Et le soleil s'y reflète, immobile.
Le poisson circule dans les profondeurs !
Pauvre bestiole, sans mains, ni pieds, ni poils, ni plumes, à peine une peau écaillée.
Somnolent et sans méfiance, il erre de-ci de-là, montant, descendant, agitant ses nageoires tout heureux.
Mais ses yeux brillants sont fixes, ils regardent je ne sais quoi, ni je ne sais où !
Qu'il boive, ou mange, qu'il s'élève, ou redescende, jamais il ne cligne des yeux et jamais il ne les ferme.
Le poisson n'en finit pas de manger et ses ouies s'ouvrent et se ferment sans cesse.
C'est une créature privée de parole, de langage, symbole muet et ignoré des autres.
La mer a jadis englouti tous les êtres, hormis ceux de l'arche, qui après une longue attente rendirent à la terre les bètes sauvées du déluge, de ce grand désastre.

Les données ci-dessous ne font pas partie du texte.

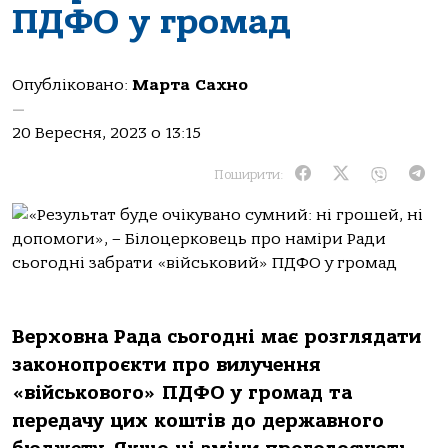
ПДФО у громад
Опубліковано:
Марта Сахно
—
20 Вересня, 2023 о 13:15
Поширити:
Верховна Рада сьогодні має розглядати
законопроєкти про вилучення
«військового» ПДФО у громад та
передачу цих коштів до державного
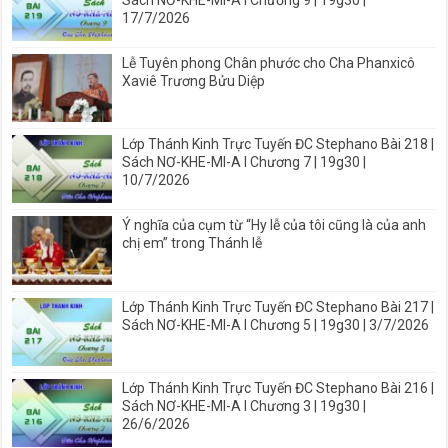
17/7/2026
Lễ Tuyên phong Chân phước cho Cha Phanxicô
Xaviê Trương Bửu Diệp
Lớp Thánh Kinh Trực Tuyến ĐC Stephano Bài 218 |
Sách NƠ-KHE-MI-A I Chương 7 | 19g30 |
10/7/2026
Ý nghĩa của cụm từ “Hy lễ của tôi cũng là của anh
chị em” trong Thánh lễ
Lớp Thánh Kinh Trực Tuyến ĐC Stephano Bài 217 |
Sách NƠ-KHE-MI-A I Chương 5 | 19g30 | 3/7/2026
Lớp Thánh Kinh Trực Tuyến ĐC Stephano Bài 216 |
Sách NƠ-KHE-MI-A I Chương 3 | 19g30 |
26/6/2026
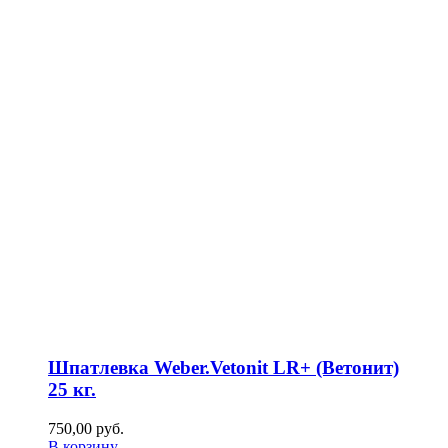
Шпатлевка Weber.Vetonit LR+ (Ветонит)
25 кг.
750,00
р
уб.
В корзину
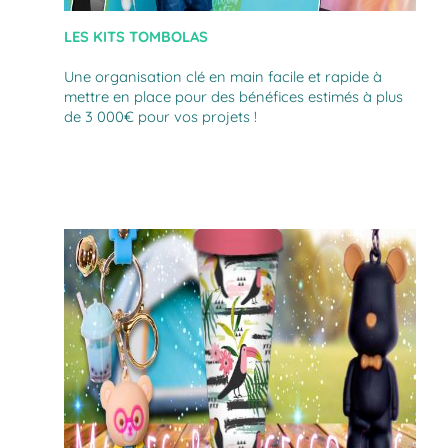
LES KITS TOMBOLAS
Une organisation clé en main facile et rapide à
mettre en place pour des bénéfices estimés à plus
de 3 000€ pour vos projets !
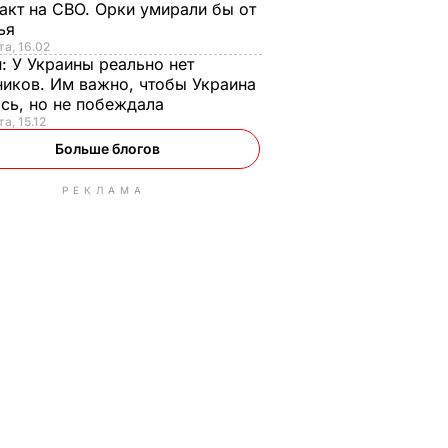
акт на СВО. Орки умирали бы от
тья
та, 16.02
н:
У Украины реально нет
иков. Им важно, чтобы Украина
сь, но не побеждала
а, 15.12
Больше блогов
РЕКЛАМА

Mais le poisson lui, fut épargné, vivant déjà dans ce milieu marin !
Quel mystère est la nature, ainsi que ses colères et ses déluges, ses ouragans !
Petit poisson tu fus épargné, mais le filet ou la main de l'homme t'attrape, telle est la loi de la nature aussi !
Mais que revienne le mois de Mai, avec toute la beauté de cette nature utile et diversifiée !...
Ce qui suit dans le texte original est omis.